# Differential Equations, Subsitution Methods

1. Sep 16, 2009

### foobag

1. The problem statement, all variables and given/known data

1. x(x+y)y' = y(x-y)

2.y' = (4x + y)^2

3. (x+y)y' = 1

2. Relevant equations

I have tried using the substitution method v =, the homogeneous method as well.

3. The attempt at a solution

For 1. i factored out the xy and got 1/xy y' = integral ( (1-y/x)/(1+(x/y)) but cant take it further to the final answer ln(xy) = (x/y) + C

For 2. i tried sub v = 4x+y, but didnt even come close to the answer

For 3. I tried homogenous equations making it (1+y/x)y' = 1/x, but i get stuck with 1/x^2 later on which i cant factor to make it a simple first order linear diff...

2. Sep 17, 2009

### Staff: Mentor

How did you factor out xy? I don't see that xy is a factor, so I'm puzzled about how you were able to factor it out.
Well, I tried the same substitution in #2 and was able to get a separable differential equation. Show me what you tried so I can see where you went wrong.
Why not try a substitution u = x + y? If you do it correctly, you should get a separable differential equation.

3. Sep 17, 2009

### foobag

ok so i redid problems 2 & 3 and they worked for me...

as for problem 1...

I can factor down to y' = (y/x) ((1-y/x)/(1+y/x))
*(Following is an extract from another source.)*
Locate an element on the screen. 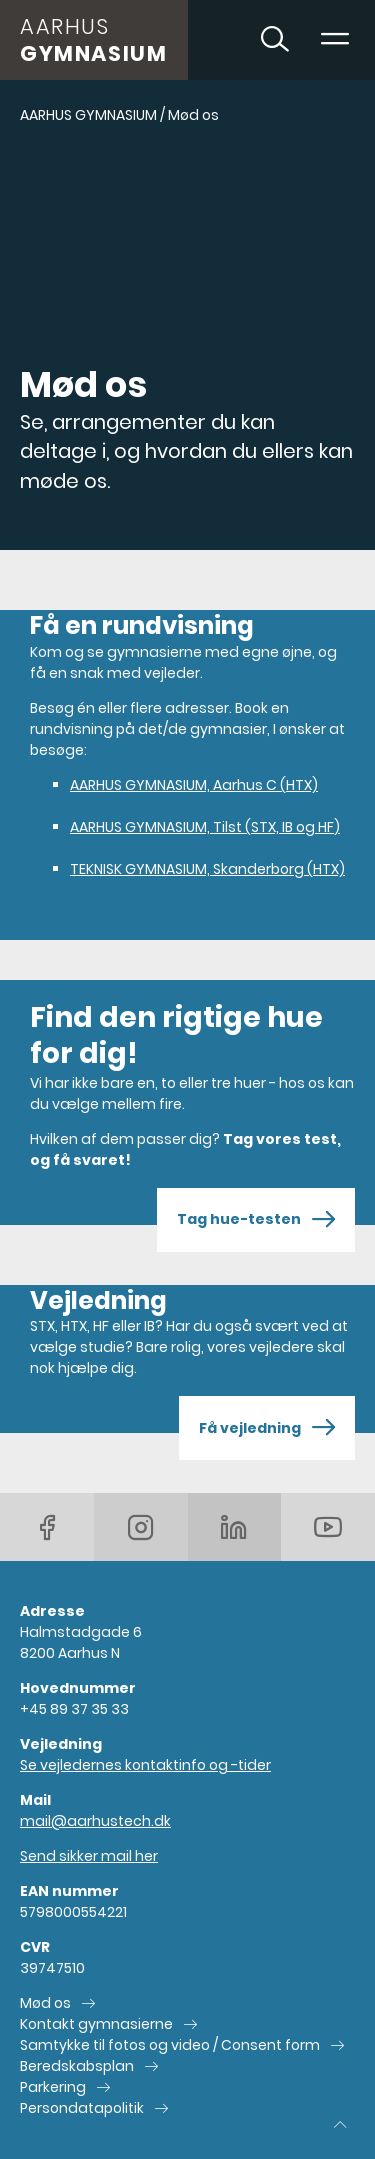 The image size is (375, 2159). [Toggle navigation] is located at coordinates (335, 40).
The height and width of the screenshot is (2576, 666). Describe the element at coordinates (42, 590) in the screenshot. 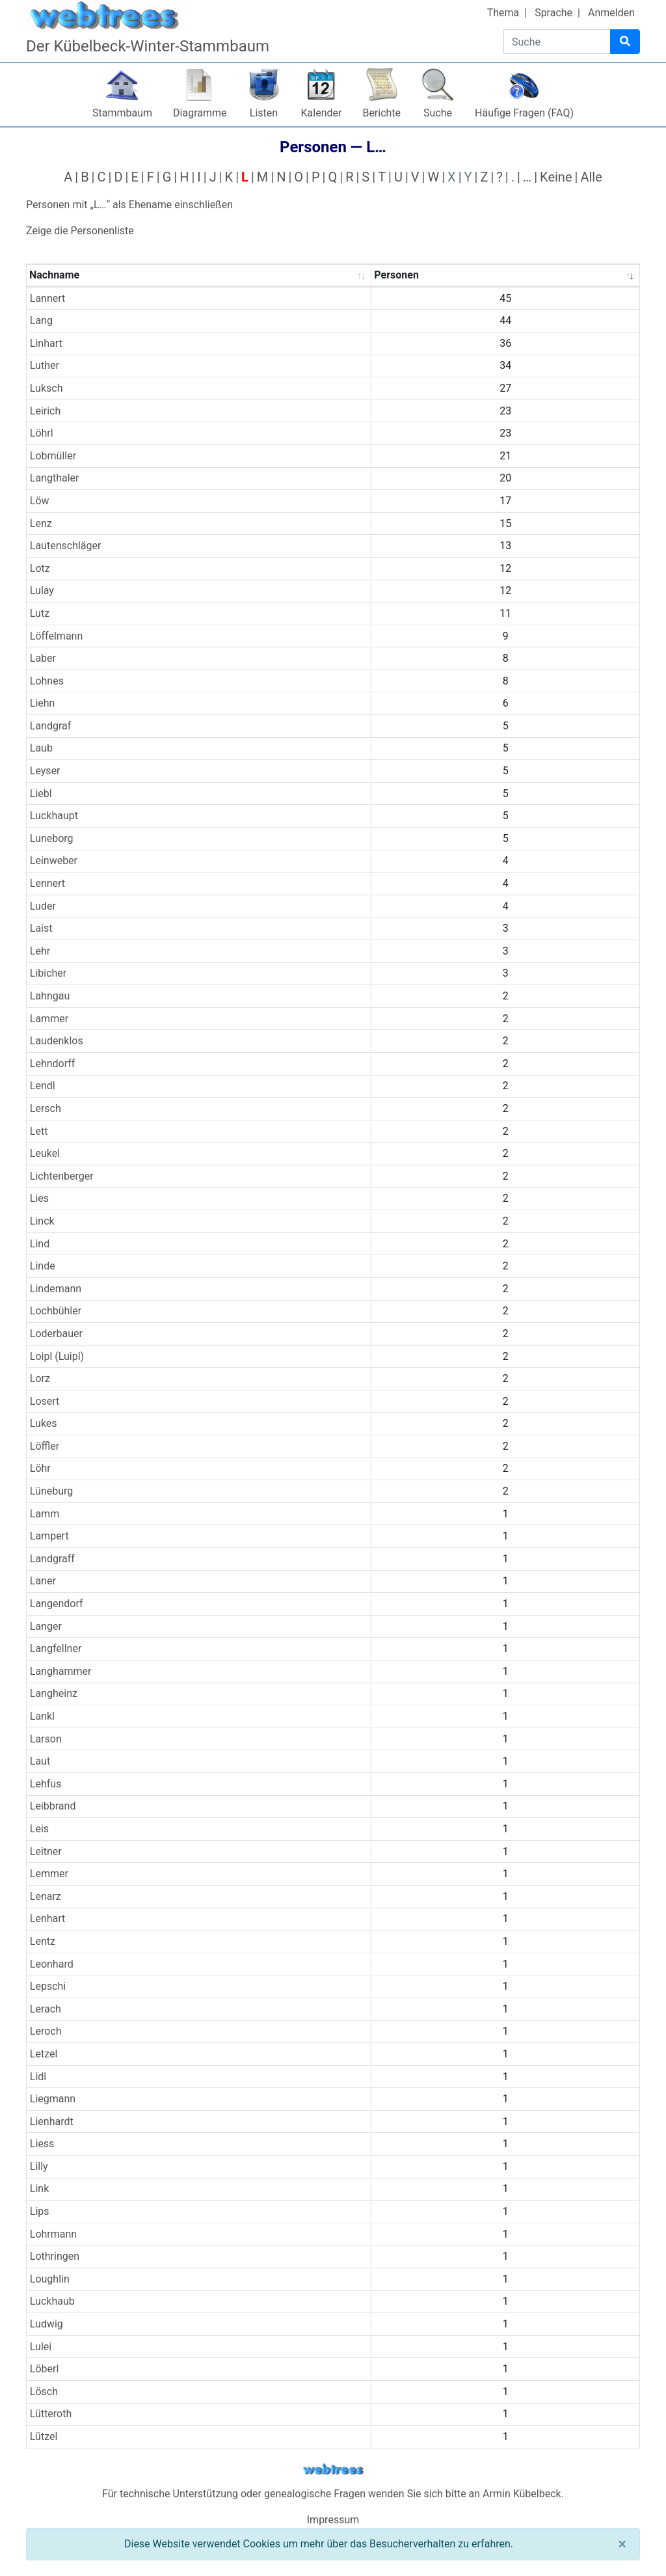 I see `Lulay` at that location.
but then i get the left side after using v = y/x to be (1/2)(1/v - lnv) = lnx + c but then i cant reduce it down to the answer in the back that is: ln(xy) = C + x/y....

I did: y' = y(x-y)/x(x+y)

then: y'/y = (x-y)/(x(x+y))

then: factor out x from top of right side... y'/y = x(1-y/x)/(x(x+y)), so x's cancel

i get: y'/y = (1-y/x)/(x+y) ok so then factor out x from bottom: y'/y = (1-y/x)/(x(1+y/x), then multiply y back....

so: y' = (y/x)((1-y/x)/(1+y/x) let me know if i made a mistake here

4. Sep 18, 2009

### Staff: Mentor

So far, so good.
Now multiply both sides by 2 to get
1/v - ln v = 2lnx + 2c = ln x2 + 2c
so 1/v = ln v + ln x2 + 2c = ln[v x2] + 2c
so x/y = ln(y/x * x2) + 2c = ln(xy) + C (where C = 2c)
That's essentially what your book shows for the answer. The answer also seems to assume that x > 0 and y > 0, otherwise you would have some absolute values after integrating and getting the ln terms.